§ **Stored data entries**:
○ ○ ○ ○

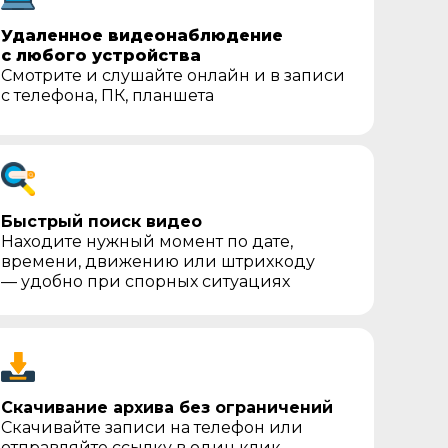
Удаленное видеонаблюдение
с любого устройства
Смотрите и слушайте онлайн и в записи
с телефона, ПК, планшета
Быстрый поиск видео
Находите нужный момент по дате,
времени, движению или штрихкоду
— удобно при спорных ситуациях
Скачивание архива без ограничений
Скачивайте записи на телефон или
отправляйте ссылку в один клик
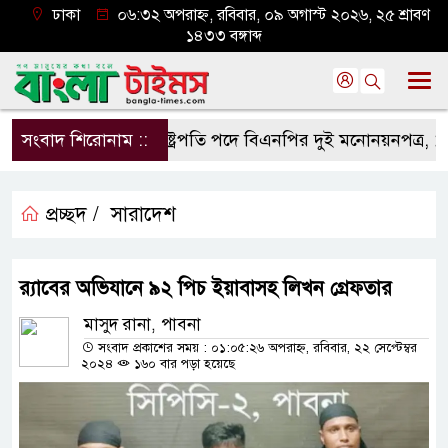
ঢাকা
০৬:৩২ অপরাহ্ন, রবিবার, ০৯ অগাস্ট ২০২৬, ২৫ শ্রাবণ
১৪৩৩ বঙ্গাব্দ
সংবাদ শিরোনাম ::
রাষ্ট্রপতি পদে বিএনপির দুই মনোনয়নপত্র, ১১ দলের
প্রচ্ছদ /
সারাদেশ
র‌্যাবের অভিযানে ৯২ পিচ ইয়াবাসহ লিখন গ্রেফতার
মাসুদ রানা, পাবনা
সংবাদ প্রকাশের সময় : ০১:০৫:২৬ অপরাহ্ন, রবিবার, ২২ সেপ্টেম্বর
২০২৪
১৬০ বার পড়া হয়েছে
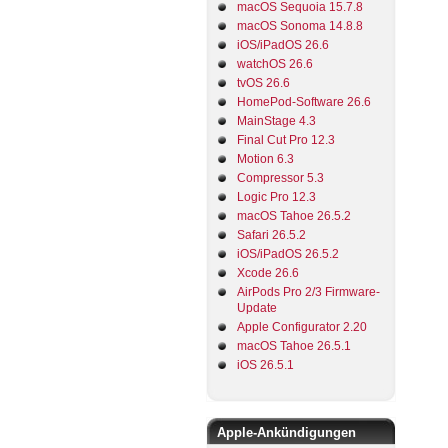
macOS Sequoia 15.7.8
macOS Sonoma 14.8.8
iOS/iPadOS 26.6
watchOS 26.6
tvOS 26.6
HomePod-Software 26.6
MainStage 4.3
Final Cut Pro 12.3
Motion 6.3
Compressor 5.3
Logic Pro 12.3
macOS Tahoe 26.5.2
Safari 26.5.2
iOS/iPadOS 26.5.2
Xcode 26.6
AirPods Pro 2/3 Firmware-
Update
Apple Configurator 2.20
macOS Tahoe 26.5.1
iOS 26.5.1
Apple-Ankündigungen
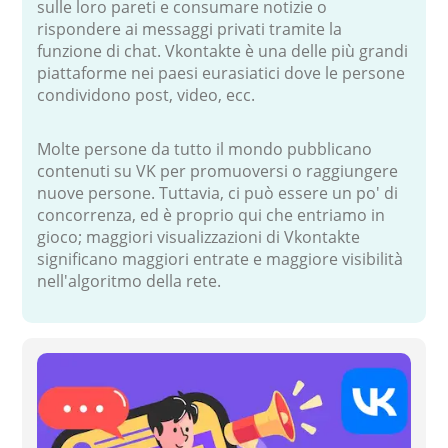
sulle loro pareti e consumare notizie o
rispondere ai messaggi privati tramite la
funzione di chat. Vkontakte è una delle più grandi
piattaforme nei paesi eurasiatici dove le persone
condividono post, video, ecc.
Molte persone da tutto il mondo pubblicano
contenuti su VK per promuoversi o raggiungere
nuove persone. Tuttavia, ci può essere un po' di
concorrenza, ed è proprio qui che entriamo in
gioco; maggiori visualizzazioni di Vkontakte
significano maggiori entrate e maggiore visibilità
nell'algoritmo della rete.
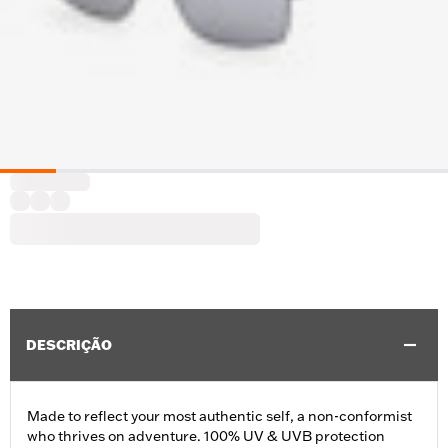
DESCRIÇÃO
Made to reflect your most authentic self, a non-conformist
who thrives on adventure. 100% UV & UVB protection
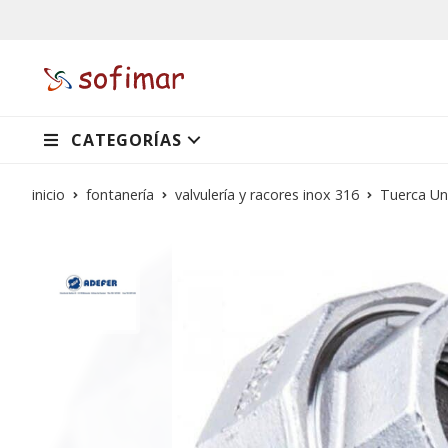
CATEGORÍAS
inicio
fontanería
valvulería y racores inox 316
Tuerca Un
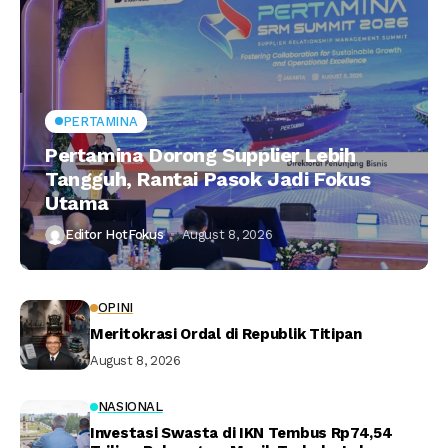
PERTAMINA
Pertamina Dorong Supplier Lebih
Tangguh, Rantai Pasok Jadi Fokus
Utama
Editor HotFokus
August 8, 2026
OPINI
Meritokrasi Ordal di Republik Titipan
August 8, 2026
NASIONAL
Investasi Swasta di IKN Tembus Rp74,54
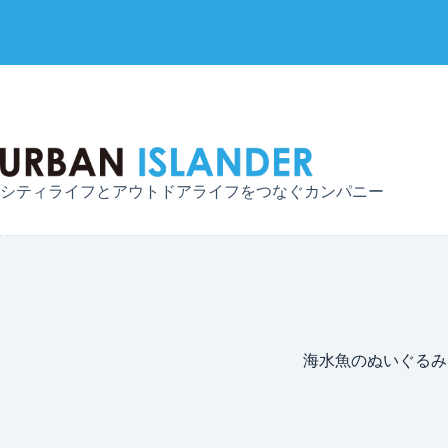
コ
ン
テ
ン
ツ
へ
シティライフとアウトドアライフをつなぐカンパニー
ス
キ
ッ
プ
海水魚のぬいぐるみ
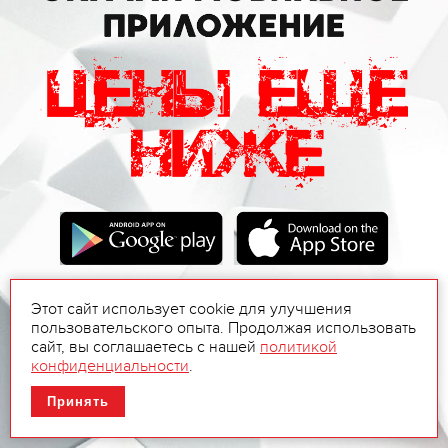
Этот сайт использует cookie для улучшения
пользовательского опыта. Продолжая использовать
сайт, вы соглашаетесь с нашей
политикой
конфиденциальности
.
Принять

○ ○ ○ ○

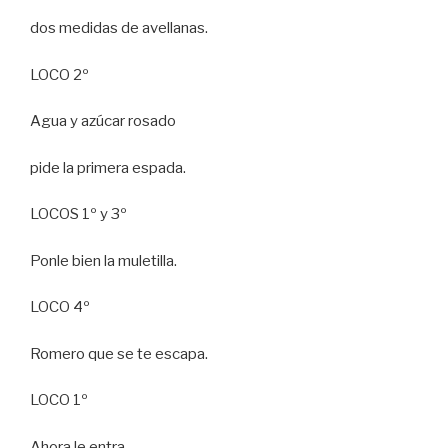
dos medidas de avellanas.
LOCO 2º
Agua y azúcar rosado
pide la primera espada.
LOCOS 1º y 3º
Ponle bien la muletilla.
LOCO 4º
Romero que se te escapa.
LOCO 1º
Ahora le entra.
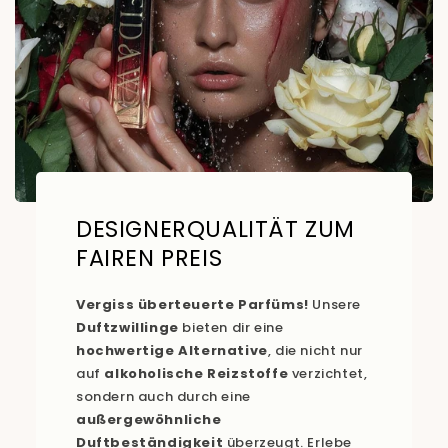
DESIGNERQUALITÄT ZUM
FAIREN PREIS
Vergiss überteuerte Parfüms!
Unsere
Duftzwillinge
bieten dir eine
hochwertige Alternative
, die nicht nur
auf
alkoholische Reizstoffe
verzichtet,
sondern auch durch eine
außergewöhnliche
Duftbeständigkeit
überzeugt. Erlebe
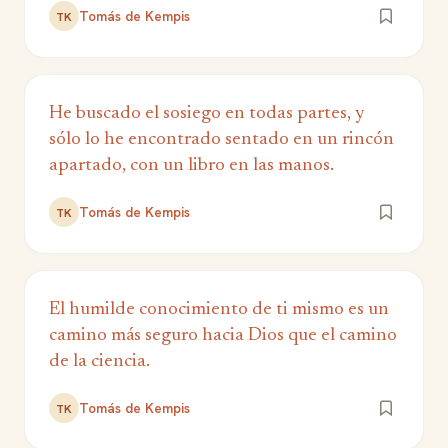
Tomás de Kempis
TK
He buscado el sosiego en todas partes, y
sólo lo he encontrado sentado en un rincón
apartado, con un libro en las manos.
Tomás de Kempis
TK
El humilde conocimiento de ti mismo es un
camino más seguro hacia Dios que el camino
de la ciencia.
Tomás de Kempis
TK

○ ○ ○ ○

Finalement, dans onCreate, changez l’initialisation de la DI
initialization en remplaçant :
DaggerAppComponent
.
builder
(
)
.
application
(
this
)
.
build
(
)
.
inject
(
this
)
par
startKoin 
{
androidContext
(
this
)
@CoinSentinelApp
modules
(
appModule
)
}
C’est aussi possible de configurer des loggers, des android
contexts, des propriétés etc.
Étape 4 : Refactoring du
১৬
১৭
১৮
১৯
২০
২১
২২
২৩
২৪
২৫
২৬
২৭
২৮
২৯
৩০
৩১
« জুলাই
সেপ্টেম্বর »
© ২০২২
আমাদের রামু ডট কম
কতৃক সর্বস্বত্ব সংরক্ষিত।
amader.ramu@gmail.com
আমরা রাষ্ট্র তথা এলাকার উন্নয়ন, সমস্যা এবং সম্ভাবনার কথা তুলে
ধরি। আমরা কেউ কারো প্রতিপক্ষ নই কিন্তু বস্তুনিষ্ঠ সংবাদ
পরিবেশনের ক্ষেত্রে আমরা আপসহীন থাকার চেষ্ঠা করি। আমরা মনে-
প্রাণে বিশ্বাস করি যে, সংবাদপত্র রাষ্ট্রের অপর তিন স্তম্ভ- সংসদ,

○ ○ ○ ○

§ **Problem to solve**: Copy out each line of the data containing the string "persone".

§ **Written response**:
piattaforme nei paesi eurasiatici dove le persone
Molte persone da tutto il mondo pubblicano
nuove persone. Tuttavia, ci può essere un po' di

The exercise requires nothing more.